The task:
Every line below that carries the word "tifosi" needs to be copied.

Material shown:
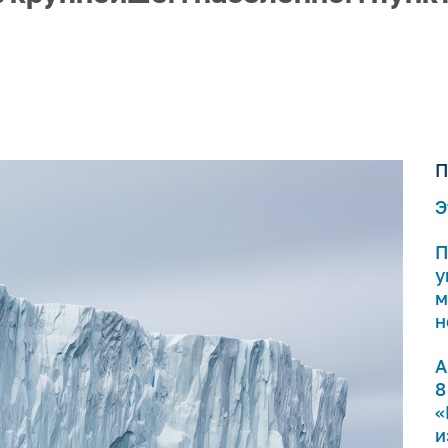
П
Э
П
у
м
н
А
8
«
и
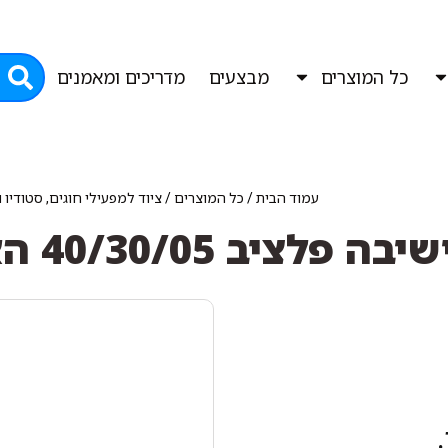
כל המוצרים
מבצעים
מדריכים ומאמנים
עמוד הבית
/
כל המוצרים
/
ציוד למפעילי חוגים, סטודיו
 פלציב 40/30/05 האתלט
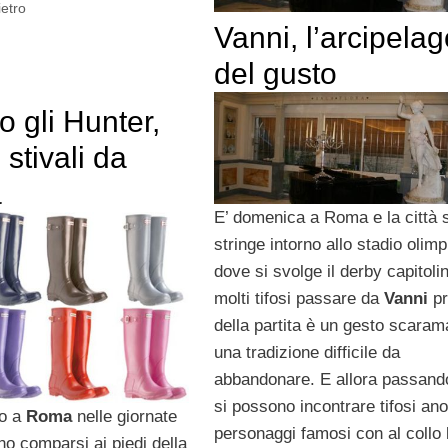
ietro
Vanni, l’arcipelag
del gusto
o gli Hunter,
 stivali da
a
E’ domenica a Roma e la città s
stringe intorno allo stadio olimp
dove si svolge il derby capitoli
molti tifosi passare da
Vanni
pr
della partita è un gesto scaram
una tradizione difficile da
abbandonare. E allora passando
si possono incontrare tifosi an
so a
Roma
nelle giornate
personaggi famosi con al collo 
no comparsi ai piedi della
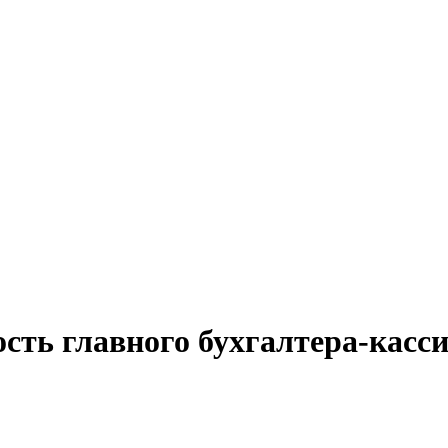
сть главного бухгалтера-касси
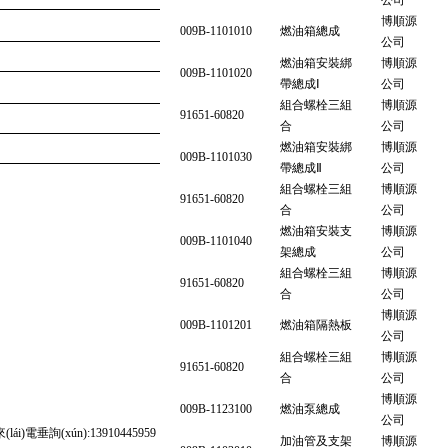
公司
博順源
009B-1101010
燃油箱總成
公司
燃油箱安裝綁
博順源
009B-1101020
帶總成Ⅰ
公司
組合螺栓三組
博順源
91651-60820
合
公司
燃油箱安裝綁
博順源
009B-1101030
帶總成Ⅱ
公司
組合螺栓三組
博順源
91651-60820
合
公司
燃油箱安裝支
博順源
009B-1101040
架總成
公司
組合螺栓三組
博順源
91651-60820
合
公司
博順源
009B-1101201
燃油箱隔熱板
公司
組合螺栓三組
博順源
91651-60820
合
公司
博順源
009B-1123100
燃油泵總成
公司
垂詢(xún):13910445959
加油管及支架
博順源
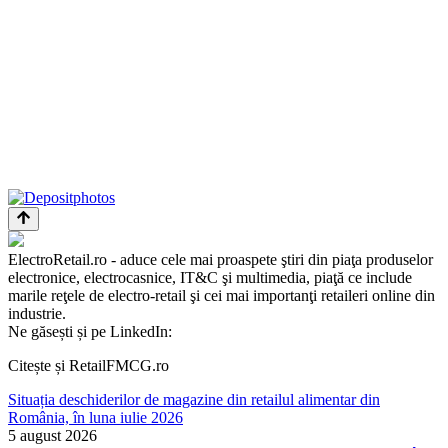
ElectroRetail.ro - aduce cele mai proaspete ştiri din piaţa produselor
electronice, electrocasnice, IT&C şi multimedia, piaţă ce include
marile reţele de electro-retail şi cei mai importanţi retaileri online din
industrie.
Ne găsești și pe LinkedIn:
Citește și RetailFMCG.ro
Situația deschiderilor de magazine din retailul alimentar din
România, în luna iulie 2026
5 august 2026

Task result:
molti tifosi passare da
si possono incontrare tifosi an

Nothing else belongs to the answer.